# Personal loans to friends



## Angela Stark (Oct 31, 2009)

On the news a couple of years ago, in BC, they said that if you are NOT an financial institution, it was illegal to charge interest on any money that you have lent out. This would fall under the Loan Shark Law. 

Now I live in Alberta. And apparently it is ok in Alberta to charge interest if you are not a financial institution. Is this true? Would this law not be federal instead of provincial? And is it ok to charge interest if I am NOT a financial institution? And if it is ok, then would I not then be branded as a Loan Shark? Is that NOT the definition of a Loan Shark?


----------



## OhGreatGuru (May 24, 2009)

Look up dictionary definitions of loan shark. They charge exhorbitant rates of interest, and use coercion or physical threats to enforce payment.

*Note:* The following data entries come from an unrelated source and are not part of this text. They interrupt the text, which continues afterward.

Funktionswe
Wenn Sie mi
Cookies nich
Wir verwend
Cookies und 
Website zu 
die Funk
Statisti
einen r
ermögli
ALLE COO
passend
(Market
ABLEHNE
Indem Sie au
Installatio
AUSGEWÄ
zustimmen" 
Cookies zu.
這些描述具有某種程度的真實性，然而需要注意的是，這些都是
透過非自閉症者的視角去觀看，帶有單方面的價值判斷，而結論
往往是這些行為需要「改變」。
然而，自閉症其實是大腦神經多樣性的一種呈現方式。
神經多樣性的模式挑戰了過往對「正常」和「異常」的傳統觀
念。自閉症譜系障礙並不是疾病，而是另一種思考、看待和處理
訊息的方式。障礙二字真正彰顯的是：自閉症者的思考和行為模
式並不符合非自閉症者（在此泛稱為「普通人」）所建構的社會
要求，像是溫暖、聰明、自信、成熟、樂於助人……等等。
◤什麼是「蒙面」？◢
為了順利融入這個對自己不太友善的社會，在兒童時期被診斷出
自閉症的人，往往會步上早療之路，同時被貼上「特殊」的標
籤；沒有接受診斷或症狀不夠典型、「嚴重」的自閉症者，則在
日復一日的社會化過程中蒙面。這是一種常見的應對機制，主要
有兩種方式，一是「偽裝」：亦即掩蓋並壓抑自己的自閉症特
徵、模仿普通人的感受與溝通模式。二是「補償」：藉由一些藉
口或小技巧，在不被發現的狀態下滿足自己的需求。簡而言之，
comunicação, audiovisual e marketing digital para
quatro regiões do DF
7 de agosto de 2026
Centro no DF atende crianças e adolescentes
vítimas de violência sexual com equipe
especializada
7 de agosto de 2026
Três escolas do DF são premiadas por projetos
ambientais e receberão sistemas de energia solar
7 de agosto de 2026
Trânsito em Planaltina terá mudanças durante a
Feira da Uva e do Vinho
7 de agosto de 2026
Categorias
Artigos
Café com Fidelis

I think your memory about that program must be faulty. Most civilized countries have laws against usury, which is charging exorbitant rates of interest. But I can't think of any jurisdiction in Canada that prohibits personal loans at reasonable interest rates.


----------



## Rickson9 (Apr 9, 2009)

Hard money lenders wouldn't exist if this were true.


----------



## 83gemini (Apr 4, 2009)

I'm not in a law library at the moment,* but I am not convinced the provinces are empowered to do this because of Federal jurisdiction over interest. The reality is a bit more complex then this (i.e. the provinces regulate payday lending). Suffice it to say I doubt you have a problem.

*I am not a lawyer.


----------



## Berubeland (Sep 6, 2009)

Usury is charging interest over 60%. If you charge 59% you are fine.


----------



## remin12 (Nov 5, 2009)

Depends how much you plan to charge, but having heard what extremes loan sharks go to, i don't think you'd treat your friend that way.


----------



## ThickenMyWallet (May 20, 2009)

Starting Nov. 1, you have to be a registered payday loan corporation in B.C. to be in the business of payday loans and then there are restrictions on how much interest you can charge. I suspect that is what the reporter was saying.

Criminal rates of interest are federal jurisdiction but the regulation of pay day loans and the registration of secured loans between persons is provincial jurisdiction.


----------



## iherald (Apr 18, 2009)

Berubeland said:


> Usury is charging interest over 60%. If you charge 59% you are fine.


This is correct. If you charge 60% you are breaching the Criminal Code of Canada. Don't forget if you do charge interest to declare it on your income tax!


----------



## tom_ford (Oct 29, 2009)

Where I came from, it is very common for ordinary people to have a small money-lending enterprise. We call it 5-6. You borrow 5k, you pay me 6k.


----------